#### [Work item]
From the first line to the last, print the records exactly.

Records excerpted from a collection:
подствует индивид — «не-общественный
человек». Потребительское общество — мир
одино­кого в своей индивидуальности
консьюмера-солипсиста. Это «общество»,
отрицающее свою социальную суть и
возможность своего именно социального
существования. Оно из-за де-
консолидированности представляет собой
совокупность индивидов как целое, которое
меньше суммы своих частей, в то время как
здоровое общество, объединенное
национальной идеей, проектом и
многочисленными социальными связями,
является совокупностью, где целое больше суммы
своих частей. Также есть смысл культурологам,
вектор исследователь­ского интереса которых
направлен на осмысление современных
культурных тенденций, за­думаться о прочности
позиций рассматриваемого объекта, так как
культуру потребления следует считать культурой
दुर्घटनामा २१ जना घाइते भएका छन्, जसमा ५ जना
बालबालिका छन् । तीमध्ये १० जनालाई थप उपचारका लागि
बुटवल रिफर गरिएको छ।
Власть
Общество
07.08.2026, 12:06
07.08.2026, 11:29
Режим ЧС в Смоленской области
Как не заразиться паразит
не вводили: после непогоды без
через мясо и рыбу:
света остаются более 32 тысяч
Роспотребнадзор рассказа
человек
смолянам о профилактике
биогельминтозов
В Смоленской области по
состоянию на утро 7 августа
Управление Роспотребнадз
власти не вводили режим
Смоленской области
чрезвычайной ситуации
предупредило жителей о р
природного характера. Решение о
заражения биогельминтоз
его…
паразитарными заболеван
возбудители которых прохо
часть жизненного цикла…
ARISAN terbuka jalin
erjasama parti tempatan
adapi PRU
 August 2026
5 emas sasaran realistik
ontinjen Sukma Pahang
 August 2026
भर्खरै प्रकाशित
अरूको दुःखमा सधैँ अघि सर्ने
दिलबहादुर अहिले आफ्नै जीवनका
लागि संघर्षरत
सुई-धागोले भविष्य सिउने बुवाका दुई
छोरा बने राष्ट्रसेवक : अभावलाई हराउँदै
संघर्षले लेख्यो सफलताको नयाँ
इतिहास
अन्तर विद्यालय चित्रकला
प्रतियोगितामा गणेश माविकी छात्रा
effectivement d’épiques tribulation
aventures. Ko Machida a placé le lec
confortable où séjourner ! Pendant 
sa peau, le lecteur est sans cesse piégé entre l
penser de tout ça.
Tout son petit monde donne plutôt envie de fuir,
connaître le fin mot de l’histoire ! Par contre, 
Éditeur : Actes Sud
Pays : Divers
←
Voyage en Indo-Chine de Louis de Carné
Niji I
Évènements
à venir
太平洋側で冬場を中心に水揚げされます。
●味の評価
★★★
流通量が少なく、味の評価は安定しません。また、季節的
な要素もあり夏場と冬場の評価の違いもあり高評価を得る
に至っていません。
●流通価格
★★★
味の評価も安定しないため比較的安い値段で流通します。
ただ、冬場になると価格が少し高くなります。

#### [Task solution]
подствует индивид — «не-общественный
человек». Потребительское общество — мир
одино­кого в своей индивидуальности
консьюмера-солипсиста. Это «общество»,
отрицающее свою социальную суть и
возможность своего именно социального
существования. Оно из-за де-
консолидированности представляет собой
совокупность индивидов как целое, которое
меньше суммы своих частей, в то время как
здоровое общество, объединенное
национальной идеей, проектом и
многочисленными социальными связями,
является совокупностью, где целое больше суммы
своих частей. Также есть смысл культурологам,
вектор исследователь­ского интереса которых
направлен на осмысление современных
культурных тенденций, за­думаться о прочности
позиций рассматриваемого объекта, так как
культуру потребления следует считать культурой
दुर्घटनामा २१ जना घाइते भएका छन्, जसमा ५ जना
बालबालिका छन् । तीमध्ये १० जनालाई थप उपचारका लागि
बुटवल रिफर गरिएको छ।
Власть
Общество
07.08.2026, 12:06
07.08.2026, 11:29
Режим ЧС в Смоленской области
Как не заразиться паразит
не вводили: после непогоды без
через мясо и рыбу:
света остаются более 32 тысяч
Роспотребнадзор рассказа
человек
смолянам о профилактике
биогельминтозов
В Смоленской области по
состоянию на утро 7 августа
Управление Роспотребнадз
власти не вводили режим
Смоленской области
чрезвычайной ситуации
предупредило жителей о р
природного характера. Решение о
заражения биогельминтоз
его…
паразитарными заболеван
возбудители которых прохо
часть жизненного цикла…
ARISAN terbuka jalin
erjasama parti tempatan
adapi PRU
 August 2026
5 emas sasaran realistik
ontinjen Sukma Pahang
 August 2026
भर्खरै प्रकाशित
अरूको दुःखमा सधैँ अघि सर्ने
दिलबहादुर अहिले आफ्नै जीवनका
लागि संघर्षरत
सुई-धागोले भविष्य सिउने बुवाका दुई
छोरा बने राष्ट्रसेवक : अभावलाई हराउँदै
संघर्षले लेख्यो सफलताको नयाँ
इतिहास
अन्तर विद्यालय चित्रकला
प्रतियोगितामा गणेश माविकी छात्रा
effectivement d’épiques tribulation
aventures. Ko Machida a placé le lec
confortable où séjourner ! Pendant 
sa peau, le lecteur est sans cesse piégé entre l
penser de tout ça.
Tout son petit monde donne plutôt envie de fuir,
connaître le fin mot de l’histoire ! Par contre, 
Éditeur : Actes Sud
Pays : Divers
←
Voyage en Indo-Chine de Louis de Carné
Niji I
Évènements
à venir
太平洋側で冬場を中心に水揚げされます。
●味の評価
★★★
流通量が少なく、味の評価は安定しません。また、季節的
な要素もあり夏場と冬場の評価の違いもあり高評価を得る
に至っていません。
●流通価格
★★★
味の評価も安定しないため比較的安い値段で流通します。
ただ、冬場になると価格が少し高くなります。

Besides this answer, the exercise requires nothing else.